Look out for me i'll be the one looking like me


----------



## Rampage-Gibson (Jun 22, 2009)

dunno what you look like they pulled down all those wanted posters around town


----------



## marc (Jul 16, 2007)

Good event so far, about 6 fights in so a few more to go not a great night for my lads though jay mcguiness and mick bowman both got beat lee chadwick up next


----------



## djkt (Oct 8, 2008)

marc said:


> Good event so far, about 6 fights in so a few more to go not a great night for my lads though jay mcguiness and mick bowman both got beat lee chadwick up next


You cornering tonight?


----------



## marc (Jul 16, 2007)

No mate havin a well deserved night off from everythin and enjoying a few cageside beers!! Paul sass won heel hook for a change lee chadwick won rnc knock out of the night goes to wolfslairs tony moran with a well executed head kick


----------



## djkt (Oct 8, 2008)

Nice!!! Asif he didn't bring the Sassangle out to play!
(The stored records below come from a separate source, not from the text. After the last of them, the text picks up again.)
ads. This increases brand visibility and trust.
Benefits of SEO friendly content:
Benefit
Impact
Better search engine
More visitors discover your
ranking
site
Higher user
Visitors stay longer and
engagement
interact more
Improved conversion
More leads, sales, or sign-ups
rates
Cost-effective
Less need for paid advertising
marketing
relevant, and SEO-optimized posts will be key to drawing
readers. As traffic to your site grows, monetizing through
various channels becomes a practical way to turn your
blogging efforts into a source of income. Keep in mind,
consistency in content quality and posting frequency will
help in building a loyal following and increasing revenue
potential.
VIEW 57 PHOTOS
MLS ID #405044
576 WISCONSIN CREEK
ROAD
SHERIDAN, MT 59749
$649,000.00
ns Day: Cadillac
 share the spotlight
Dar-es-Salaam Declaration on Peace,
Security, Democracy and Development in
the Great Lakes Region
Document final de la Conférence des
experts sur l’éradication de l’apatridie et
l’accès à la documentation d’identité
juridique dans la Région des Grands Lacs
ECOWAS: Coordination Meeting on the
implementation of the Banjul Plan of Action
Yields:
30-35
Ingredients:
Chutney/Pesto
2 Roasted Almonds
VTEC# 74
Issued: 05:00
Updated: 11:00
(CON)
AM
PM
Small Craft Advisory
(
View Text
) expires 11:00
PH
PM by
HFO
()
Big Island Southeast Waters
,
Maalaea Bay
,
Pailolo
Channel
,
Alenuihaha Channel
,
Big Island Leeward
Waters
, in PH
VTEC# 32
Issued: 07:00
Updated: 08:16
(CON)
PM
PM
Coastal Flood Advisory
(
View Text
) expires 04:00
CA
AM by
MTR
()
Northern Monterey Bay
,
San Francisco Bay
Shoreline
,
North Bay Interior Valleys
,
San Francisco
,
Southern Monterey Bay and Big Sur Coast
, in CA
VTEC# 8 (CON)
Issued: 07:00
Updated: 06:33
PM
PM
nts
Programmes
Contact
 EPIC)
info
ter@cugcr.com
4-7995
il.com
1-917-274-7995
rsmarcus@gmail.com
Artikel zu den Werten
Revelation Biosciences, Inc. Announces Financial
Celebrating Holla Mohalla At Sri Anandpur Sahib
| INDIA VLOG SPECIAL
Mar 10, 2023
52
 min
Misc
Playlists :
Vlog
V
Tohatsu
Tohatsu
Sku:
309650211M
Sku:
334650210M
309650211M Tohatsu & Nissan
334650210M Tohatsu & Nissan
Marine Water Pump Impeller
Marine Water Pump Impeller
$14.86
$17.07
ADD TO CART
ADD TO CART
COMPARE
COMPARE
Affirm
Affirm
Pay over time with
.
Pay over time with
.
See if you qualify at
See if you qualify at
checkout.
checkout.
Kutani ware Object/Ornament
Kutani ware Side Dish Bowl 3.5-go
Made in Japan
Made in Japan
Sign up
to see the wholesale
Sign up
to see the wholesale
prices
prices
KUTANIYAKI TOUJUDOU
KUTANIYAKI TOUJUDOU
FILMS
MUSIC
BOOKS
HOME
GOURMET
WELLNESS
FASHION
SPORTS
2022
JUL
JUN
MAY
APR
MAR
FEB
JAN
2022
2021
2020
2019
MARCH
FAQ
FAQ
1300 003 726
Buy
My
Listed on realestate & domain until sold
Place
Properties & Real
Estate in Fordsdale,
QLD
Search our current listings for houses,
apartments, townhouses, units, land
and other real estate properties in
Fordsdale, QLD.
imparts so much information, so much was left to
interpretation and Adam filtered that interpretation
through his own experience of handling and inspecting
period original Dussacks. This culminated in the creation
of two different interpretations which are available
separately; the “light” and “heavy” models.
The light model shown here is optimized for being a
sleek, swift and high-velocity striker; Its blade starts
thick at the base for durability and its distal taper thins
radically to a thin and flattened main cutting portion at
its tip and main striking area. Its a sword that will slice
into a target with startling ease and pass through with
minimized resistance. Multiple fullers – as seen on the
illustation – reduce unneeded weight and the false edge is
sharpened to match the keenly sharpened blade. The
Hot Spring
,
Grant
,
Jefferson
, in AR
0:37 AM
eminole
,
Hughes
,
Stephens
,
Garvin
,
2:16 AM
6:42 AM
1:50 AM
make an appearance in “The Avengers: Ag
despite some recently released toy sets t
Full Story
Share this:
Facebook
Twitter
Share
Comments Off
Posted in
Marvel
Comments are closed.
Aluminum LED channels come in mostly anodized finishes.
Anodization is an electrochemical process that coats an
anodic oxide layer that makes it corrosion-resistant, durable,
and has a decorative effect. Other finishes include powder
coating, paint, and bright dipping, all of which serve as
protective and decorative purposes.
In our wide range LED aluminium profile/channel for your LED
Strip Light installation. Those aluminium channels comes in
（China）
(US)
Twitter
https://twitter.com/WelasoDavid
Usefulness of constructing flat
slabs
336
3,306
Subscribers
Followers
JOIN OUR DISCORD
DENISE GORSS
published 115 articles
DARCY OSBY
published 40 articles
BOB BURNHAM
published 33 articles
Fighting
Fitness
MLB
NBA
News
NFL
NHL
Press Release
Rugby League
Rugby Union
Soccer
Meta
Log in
Good results tho!


----------



## Si-K (Jul 23, 2007)

man, I'm still playing replays of that headkick in my head...feckin awsome - Sass the man, made up for Lee (he's been training his ground game hard for that fight and it showed...he moved the fastest I've ever seen him on the deck (especially for a big dude!), gutted for Mick and Jay.


----------



## djkt (Oct 8, 2008)

Is there gunna be some vids?


----------



## Razorstorm (Aug 6, 2009)

Come on Sass lad! nice!


----------



## marc (Jul 16, 2007)

djkt said:


> Is there gunna be some vids?


It will be on p4tv.com in the next few days ill put it up as soon as it goes on


----------